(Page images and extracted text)
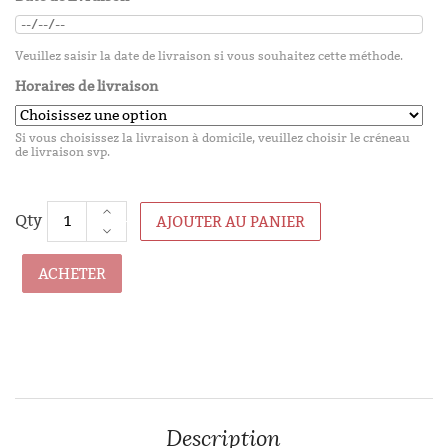
Veuillez saisir la date de livraison si vous souhaitez cette méthode.
Horaires de livraison
Si vous choisissez la livraison à domicile, veuillez choisir le créneau
de livraison svp.
AJOUTER AU PANIER
ACHETER
Description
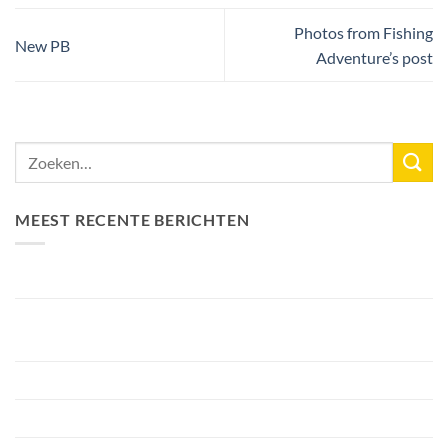
Photos from Fishing
New PB
Adventure’s post
MEEST RECENTE BERICHTEN
Nieuw Meerrecord Karper van 33,3KG
Bellyfiction 2026 – Het Ultieme Bellyboat & Kayak
Roofvistoernooi bij Fishing Adventure
Voorbereiding Bellyfiction 2026
Het grootste betaalwater van Nederland 2 hectare groter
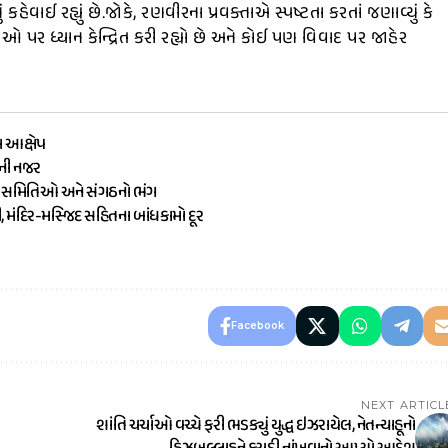
ેવાઈ રહ્યું છે.જોકે, રણવીરના પ્રવક્તાએ સ્પષ્ટતા કરતાં જણાવ્યું કે
પર ધ્યાન કેન્દ્રિત કરી રહ્યો છે અને કોઈ પણ વિવાદ પર જાહેર
ા આક્ષેપ
ૌની નજર
ામ સમિતિઓ અને સંગઠનો ભંગ
ી, મંદિર-મસ્જિદ સહિતના બાંધકામો દૂર
Facebook
NEXT ARTICL
શાંતિ ચર્ચાઓ વચ્ચે ફરી ભડક્યું યુદ્ધ ઇઝરાયેલ, નેતન્યાહૂનો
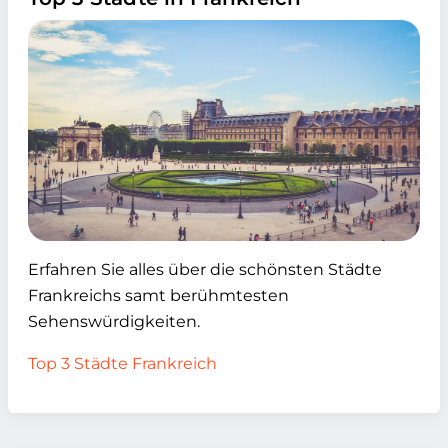
Erfahren Sie alles über die schönsten Städte
Frankreichs samt berühmtesten
Sehenswürdigkeiten.
Top 3 Städte Frankreich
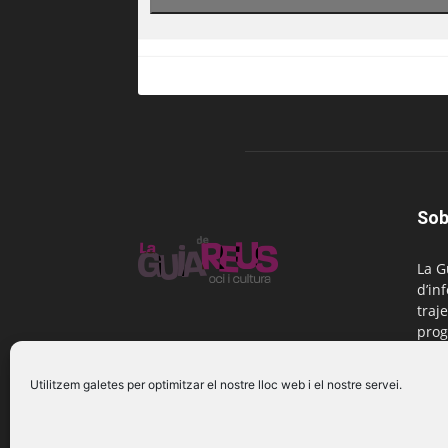
Sob
La G
d’in
traje
prog
Reus
Utilitzem galetes per optimitzar el nostre lloc web i el nostre servei.
Cont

WORK INSTRUCTIONS →
Hand back all the entries exactly, leaving out the pictures.

SOLUTION TO THE EXERCISE →
Veuillez saisir la date de livraison si vous souhaitez cette méthode.
Horaires de livraison
Si vous choisissez la livraison à domicile, veuillez choisir le créneau
de livraison svp.
AJOUTER AU PANIER
ACHETER
Description
Photos from Fishing
New PB
Adventure’s post
MEEST RECENTE BERICHTEN
Nieuw Meerrecord Karper van 33,3KG
Bellyfiction 2026 – Het Ultieme Bellyboat & Kayak
Roofvistoernooi bij Fishing Adventure
Voorbereiding Bellyfiction 2026
Het grootste betaalwater van Nederland 2 hectare groter
ેવાઈ રહ્યું છે.જોકે, રણવીરના પ્રવક્તાએ સ્પષ્ટતા કરતાં જણાવ્યું કે
પર ધ્યાન કેન્દ્રિત કરી રહ્યો છે અને કોઈ પણ વિવાદ પર જાહેર
ા આક્ષેપ
ૌની નજર
ામ સમિતિઓ અને સંગઠનો ભંગ
ી, મંદિર-મસ્જિદ સહિતના બાંધકામો દૂર
Facebook
NEXT ARTICL
શાંતિ ચર્ચાઓ વચ્ચે ફરી ભડક્યું યુદ્ધ ઇઝરાયેલ, નેતન્યાહૂનો
Erfahren Sie alles über die schönsten Städte
Frankreichs samt berühmtesten
Sehenswürdigkeiten.
Top 3 Städte Frankreich
Sob
La G
d’in
traje
prog
Reus
Utilitzem galetes per optimitzar el nostre lloc web i el nostre servei.
Cont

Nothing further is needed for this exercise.